No change in safety, procedures expected after skydiver’s death

No change in safety, procedures expected after skydiver’s death
By Pierrette J. Shields
© 2010 Longmont Times-Call

LONGMONT — The death of a 38-year-old skydiver on Sunday will not prompt any changes in procedures or safety measures at Vance Brand Municipal Airport or Mile Hi Skydiving, according to airport officials.
Fellow skydivers, friends and family of Emily Berkeley of Englewood were still reeling Monday from the attorney’s death as reporters raised questions during a news conference about the safety of advanced canopy piloting, or swooping.

Berkeley, a professional-rated skydiver and instructor, was practicing the high-speed skydiving maneuvers Saturday when she apparently misjudged a final turn close to the ground and crashed.

She was first taken to Longmont United Hospital, but the severity of her injuries prompted doctors to have her airlifted to Denver Health Medical Center, where she died Sunday.
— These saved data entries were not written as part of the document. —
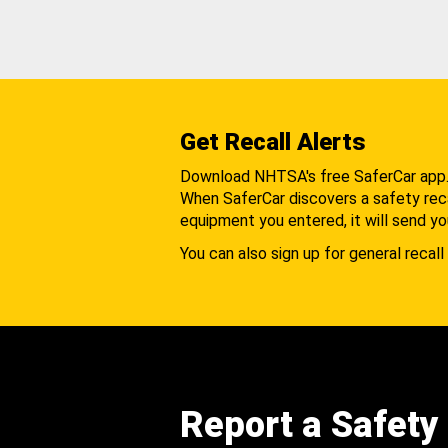
Get Recall Alerts
Download NHTSA's free SaferCar app
When SaferCar discovers a safety recal
equipment you entered, it will send yo
You can also sign up for general recall 
Report a Safety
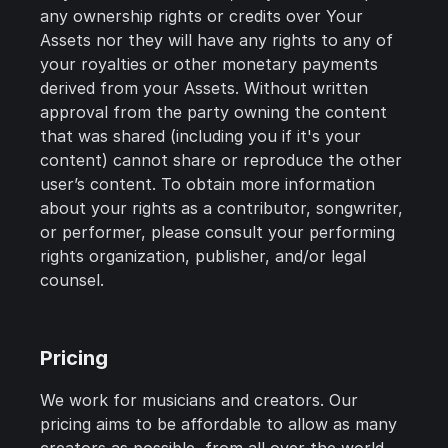
any ownership rights or credits over Your
Assets nor they will have any rights to any of
your royalties or other monetary payments
derived from your Assets. Without written
approval from the party owning the content
that was shared (including you if it's your
content) cannot share or reproduce the other
user’s content. To obtain more information
about your rights as a contributor, songwriter,
or performer, please consult your performing
rights organization, publisher, and/or legal
counsel.
Pricing
We work for musicians and creators. Our
pricing aims to be affordable to allow as many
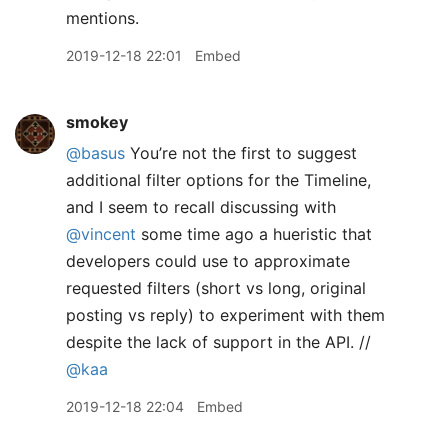
mentions.
2019-12-18 22:01
Embed
smokey
@basus
You’re not the first to suggest
additional filter options for the Timeline,
and I seem to recall discussing with
@vincent
some time ago a hueristic that
developers could use to approximate
requested filters (short vs long, original
posting vs reply) to experiment with them
despite the lack of support in the API. //
@kaa
2019-12-18 22:04
Embed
Vance Brand Municipal Airport has a 380-foot-long by 180-foot-wide swooping pond and course, which represented a major capital investment for the airport and allows the city to host international swooping competitions. Swooping courses are not common.
During competitions, skydivers using high-performance parachute canopies cut a sharp 270-degree turn about 200 feet off the ground. They use the momentum from the turn to swoop to the ground at speeds of up to 90 mph. The skydivers then skim the surface of the swooping pond, advance through obstacles and earning points by landing in designated zones.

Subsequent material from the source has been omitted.